A minority owner of the Raiders, Brady is expected to help conduct virtual interviews this weekend with Lions coordinators and Raiders head-coach candidates Ben Johnson and Aaron Glenn. Shortly afterward, he’ll sit down in the FOX booth at Lincoln Financial Field to call the Packers-Eagles Wild Card game on Sunday (4:30 p.m. ET). While the Lions earned the No. 1 seed and the NFC’s only first-round bye, they would face the Packers next week should Green Bay defeat Philadelphia on Sunday.

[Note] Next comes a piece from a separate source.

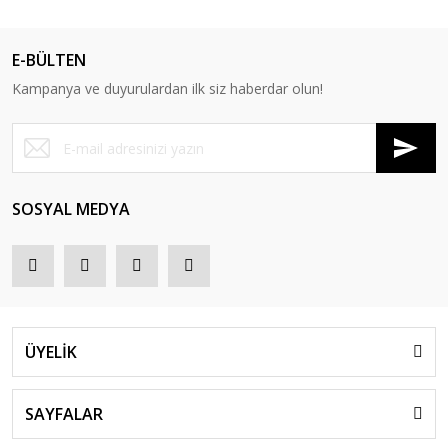
E-BÜLTEN
Kampanya ve duyurulardan ilk siz haberdar olun!
SOSYAL MEDYA
ÜYELİK
SAYFALAR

“I find it fascinating,” said insider Frank Schwab on the Yahoo Inside Coverage podcast. “Tom Brady, limited owner of the Las Vegas Raiders, is going to be part of their head-coaching interview process. He’s going to be in on the interviews, advising Mark Davis, who knows what kind of say he has.”
This week is only the tip of the iceberg, too. FOX is scheduled to air the Super Bowl. While Brady and the Raiders proceed through their head-coach hiring timeline over the next four weeks, Brady will interview candidates during the week before calling their games – or their competitors’ games – over the weekend. The NFL has restricted him from sitting in on valuable production meetings with head coaches, coordinators and players in the 48 hours prior to calling games. But he’ll still get a chance to talk with them as part of the Raiders’ process — all the way through Super Bowl LIX in New Orleans on Feb. 9.

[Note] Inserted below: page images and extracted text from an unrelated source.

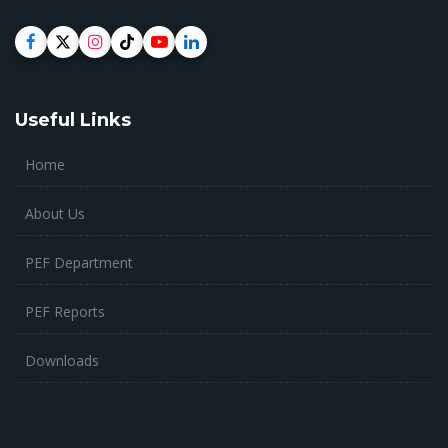
Useful Links
Home
About Us
PEF Department
PEF Reports
Downloads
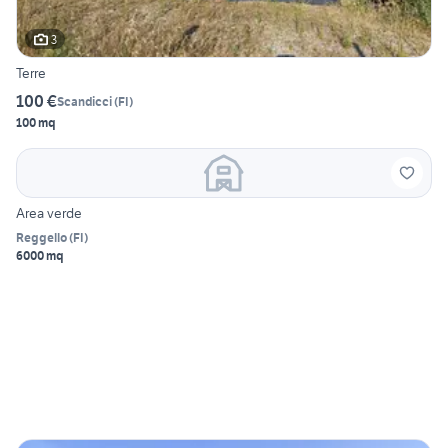
3
Terre
100 €
Scandicci
(
FI
)
100 mq
Area verde
Reggello
(
FI
)
6000 mq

“This is ridiculous to me,” said Schwab. “I can’t believe the NFL is allowing this to happen. We’ve already talked about the conflict of interest between Brady being a part owner and Brady being a FOX announcer. Now we take it to another level. He’s not just a 5-percent owner who’s a figurehead. We’re talking about a dude who’s going to be interviewing assistant coaches, like Ben Johnson. He’s going to be in interviews with Ben Johnson one day, and two days later, he’s going to be calling the Detroit Lions in the Super Bowl. This is absolutely just mind-numbing to me that this is being allowed to happen.”
FOX signed Brady to a 10-year, $375 million contract in 2022, prior to the end of his playing career. He began his first season in the booth during Week 1 of the 2024 season. Following Sunday’s game, Brady is expected to call another top NFC contest during the divisional round next week as well as the NFC Championship Game on Jan. 26.
Reportedly, the Raiders will interview Johnson virtually on Friday. In addition to Glenn, they’ve also submitted an interview request for Chiefs defensive coordinator Steve Spagnuolo and reportedly have interest in Vikings defensive coordinator Brian Flores. Las Vegas fired head coach Antonio Pierce on Tuesday.